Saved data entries
= Beginning of Section =

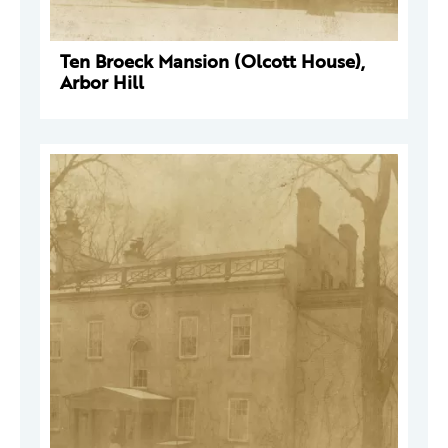
Ten Broeck Mansion (Olcott House),
Arbor Hill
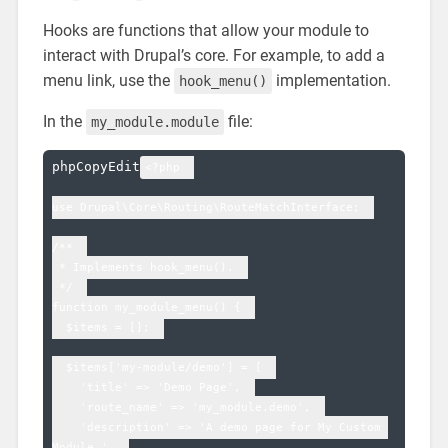
Hooks are functions that allow your module to
interact with Drupal’s core. For example, to add a
menu link, use the
implementation.
hook_menu()
In the
file:
my_module.module
phpCopyEdit
<?php  

use Drupal\Core\Routing\RouteMatchInterface;  

/**  

 * Implements hook_menu().  

 */  

function my_module_menu() {  

  $items = [];  

  $items['my-module/demo'] = [  

    'title' => 'Demo Page',  

    'route_name' => 'my_module.demo',  

    'description' => 'A demo page for My Custom 
Module.',  
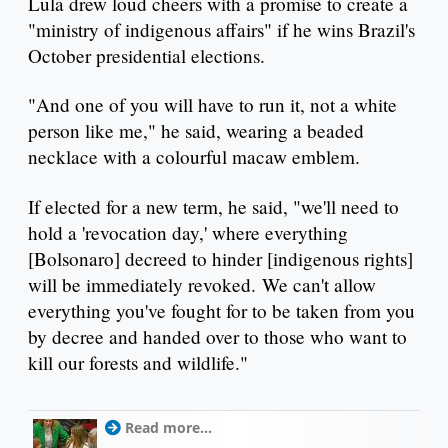
Lula drew loud cheers with a promise to create a
"ministry of indigenous affairs" if he wins Brazil's
October presidential elections.
"And one of you will have to run it, not a white
person like me," he said, wearing a beaded
necklace with a colourful macaw emblem.
If elected for a new term, he said, "we'll need to
hold a 'revocation day,' where everything
[Bolsonaro] decreed to hinder [indigenous rights]
will be immediately revoked. We can't allow
everything you've fought for to be taken from you
by decree and handed over to those who want to
kill our forests and wildlife."
Read more...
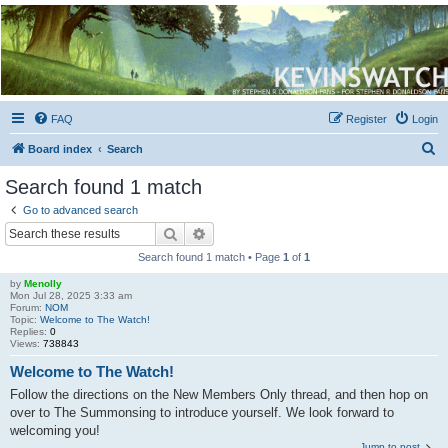
Kevin's Watch
Official Discussion Forum for the works of Stephen R. Donaldson
FAQ
Register
Login
S
Board index
Search
e
Search found 1 match
a
Go to advanced search
r
Search
Advanced search
c
Search found 1 match • Page
1
of
1
h
by
Menolly
Mon Jul 28, 2025 3:33 am
Forum:
NOM
Topic:
Welcome to The Watch!
Replies:
0
Views:
738843
Welcome to The Watch!
Follow the directions on the New Members Only thread, and then hop on
over to The Summonsing to introduce yourself. We look forward to
welcoming you!
Jump to post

= End of Section =

• Directions:
Match on "said": copy every line in the records that has it.

• Exercise output:
person like me," he said, wearing a beaded
If elected for a new term, he said, "we'll need to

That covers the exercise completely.